Evet, Barış Arduç üzerine düşeni yapmış, evet, reklam dikkatleri çekti, ilgi uyandırdı, ama Derimod için ne değişti mesela, bunu bilmiyorum. Reklamın hedef kitlesi kimdir emin değilim -Derimod’un hedef kitlesini tahmin edebiliyorum, 500 küsur liralık ayakkabıları satın alabilecek maddi güce sahip kitle belli sonuçta- ama dizisi her kategoride birinci olduğu için Barış Arduç’la hedeflenen kitle nedir, Derimod’un kitlesini genişletme hedefi var mıdır, bunu bilmiyorum- dolayısıyla bu yönde bir değerlendirme yapamıyorum.

Reklamın yayınlanmasından birkaç gün sonra, reklamdaki bordo ayakkabıyı incelemek için Derimod’un internet sitesini -ilk defa- ziyaret ettim. “Yeni” diye sunulan modeller arasında reklamdakiler yoktu. Amaç yeni ürünleri tanıtmak (ve satmak) değilse reklamı niye yaparsınız diye sordum kendi kendime. Birkaç gün sonra bir AVM’de dolaşırken yine ilk kez bir Derimod mağazasına girdim, o bordo ayakkabıyı görebilmek için. Baktım ki Derimod’un fiyatlarında bir değişiklik yok. Öyleyse büyük ihtimalle hedef kitleyi genişletmek gibi bir amaç da yok. Reklamda ürünlerin ön planda olmayışı da herhalde bunun bir yansıması…

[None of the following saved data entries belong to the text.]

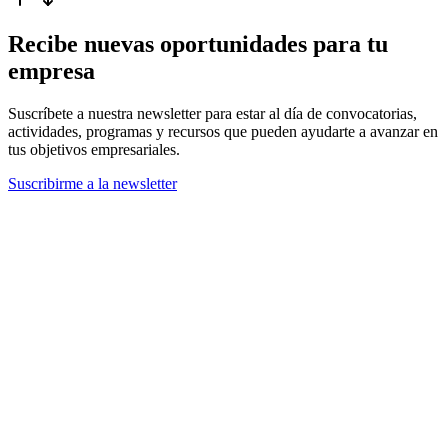
Recibe nuevas oportunidades para tu
empresa
Suscríbete a nuestra newsletter para estar al día de convocatorias,
actividades, programas y recursos que pueden ayudarte a avanzar en
tus objetivos empresariales.
Suscribirme a la newsletter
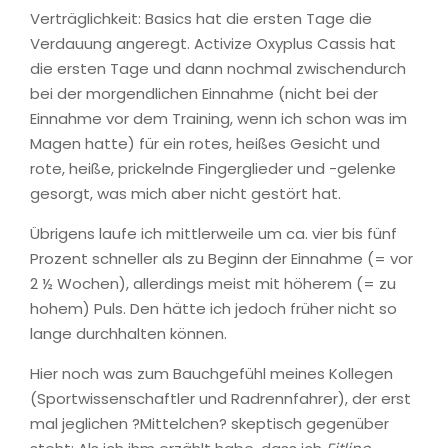
Verträglichkeit: Basics hat die ersten Tage die
Verdauung angeregt. Activize Oxyplus Cassis hat
die ersten Tage und dann nochmal zwischendurch
bei der morgendlichen Einnahme (nicht bei der
Einnahme vor dem Training, wenn ich schon was im
Magen hatte) für ein rotes, heißes Gesicht und
rote, heiße, prickelnde Fingerglieder und -gelenke
gesorgt, was mich aber nicht gestört hat.
Übrigens laufe ich mittlerweile um ca. vier bis fünf
Prozent schneller als zu Beginn der Einnahme (= vor
2 ½ Wochen), allerdings meist mit höherem (= zu
hohem) Puls. Den hätte ich jedoch früher nicht so
lange durchhalten können.
Hier noch was zum Bauchgefühl meines Kollegen
(Sportwissenschaftler und Radrennfahrer), der erst
mal jeglichen ?Mittelchen? skeptisch gegenüber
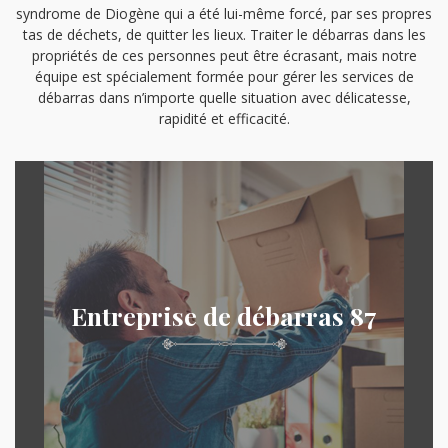
syndrome de Diogène qui a été lui-même forcé, par ses propres
tas de déchets, de quitter les lieux. Traiter le débarras dans les
propriétés de ces personnes peut être écrasant, mais notre
équipe est spécialement formée pour gérer les services de
débarras dans n’importe quelle situation avec délicatesse,
rapidité et efficacité.
Entreprise de débarras 87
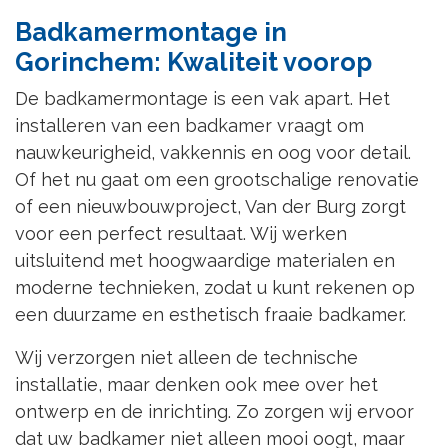
Badkamermontage in
Gorinchem: Kwaliteit voorop
De badkamermontage is een vak apart. Het
installeren van een badkamer vraagt om
nauwkeurigheid, vakkennis en oog voor detail.
Of het nu gaat om een grootschalige renovatie
of een nieuwbouwproject, Van der Burg zorgt
voor een perfect resultaat. Wij werken
uitsluitend met hoogwaardige materialen en
moderne technieken, zodat u kunt rekenen op
een duurzame en esthetisch fraaie badkamer.
Wij verzorgen niet alleen de technische
installatie, maar denken ook mee over het
ontwerp en de inrichting. Zo zorgen wij ervoor
dat uw badkamer niet alleen mooi oogt, maar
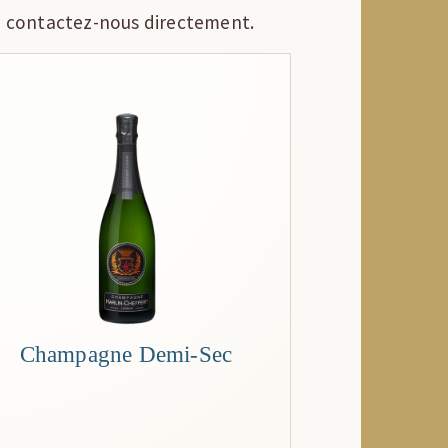
ou contactez-nous directement.
Champagne Demi-Sec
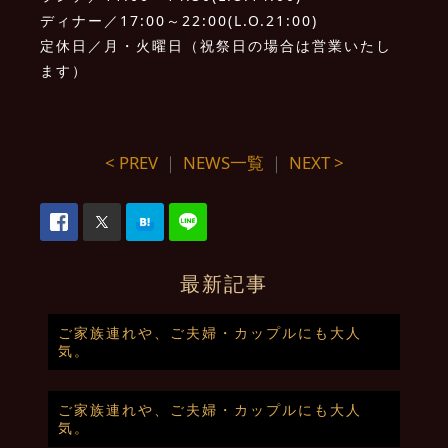
ディナー／17:00～22:00(L.O.21:00)
定休日／月・火曜日（祝祭日の場合は営業いたし
ます）
< PREV
｜
NEWS一覧
｜
NEXT >
最新記事
ご家族連れや、ご夫婦・カップルにも大人
気。
ご家族連れや、ご夫婦・カップルにも大人
気。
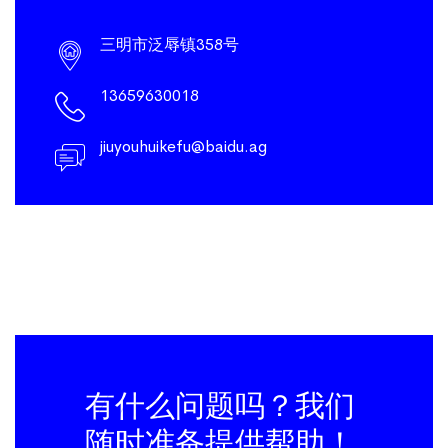
三明市泛辱镇358号
13659630018
jiuyouhuikefu@baidu.ag
有什么问题吗？我们
随时准备提供帮助！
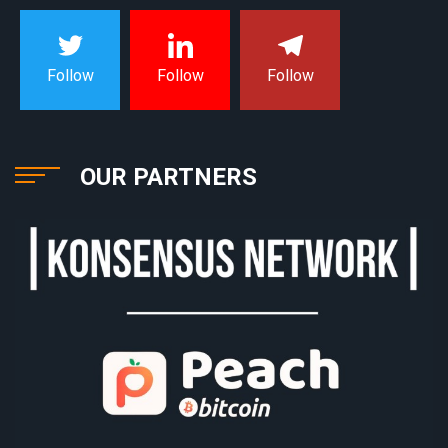
Follow
Follow
Follow
OUR PARTNERS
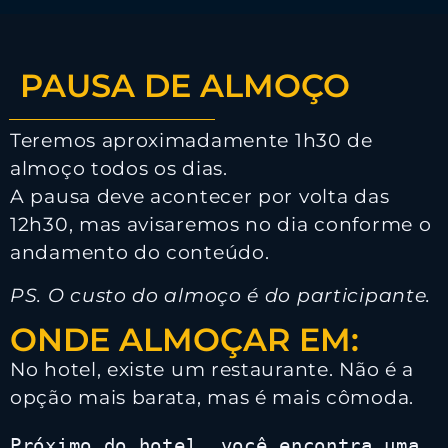
PAUSA DE ALMOÇO
Teremos aproximadamente 1h30 de
almoço todos os dias.
A pausa deve acontecer por volta das
12h30, mas avisaremos no dia conforme o
andamento do conteúdo.
PS. O custo do almoço é do participante.
ONDE ALMOÇAR EM:
No hotel, existe um restaurante. Não é a
opção mais barata, mas é mais cômoda.
Próximo 
do hotel, você encontra uma 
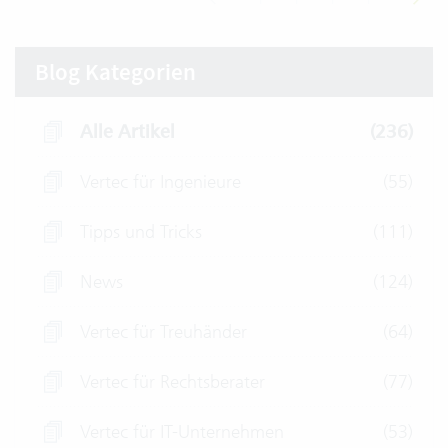
Blog Kategorien
Alle Artikel
(236)
Vertec für Ingenieure
(55)
Tipps und Tricks
(111)
News
(124)
Vertec für Treuhänder
(64)
Vertec für Rechtsberater
(77)
Vertec für IT-Unternehmen
(53)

Reklamla ilgili olarak hoşuma giden tek şeyi de söyleyip bitireyim –Barış Arduç hariç tek şey, tabii ki-: Gün be gün muhafazakârlaşan ekranlarımızda, reklamın son planındaki gibi ateşli bir sahne görmek şahsen beni mutlu etti. Sonuçta, Arduç’un gözlerindeki ateşin çağrısına uymak istemiyor muyuz hepimiz?